Your objective
Reproduce, word for word, all of the records; the pictures stay out.

::::

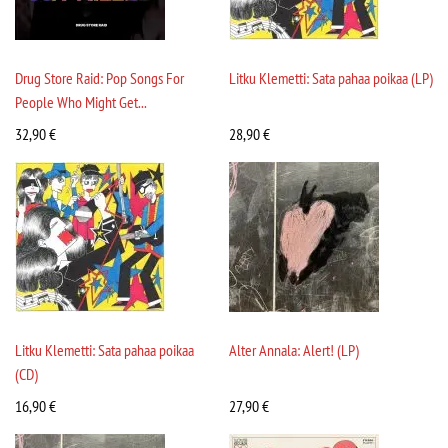
Drug Store Raid: Pop Songs For
Litku Klemetti: Sata pahaa poikaa (LP)
People Who Might Get...
32,90
€
28,90
€
Litku Klemetti: Sata pahaa poikaa
Alter Annala: Alert! (LP)
(CD)
16,90
€
27,90
€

::::

Reply
Drug Store Raid: Pop Songs For
Litku Klemetti: Sata pahaa poikaa (LP)
People Who Might Get...
32,90
€
28,90
€
Litku Klemetti: Sata pahaa poikaa
Alter Annala: Alert! (LP)
(CD)
16,90
€
27,90
€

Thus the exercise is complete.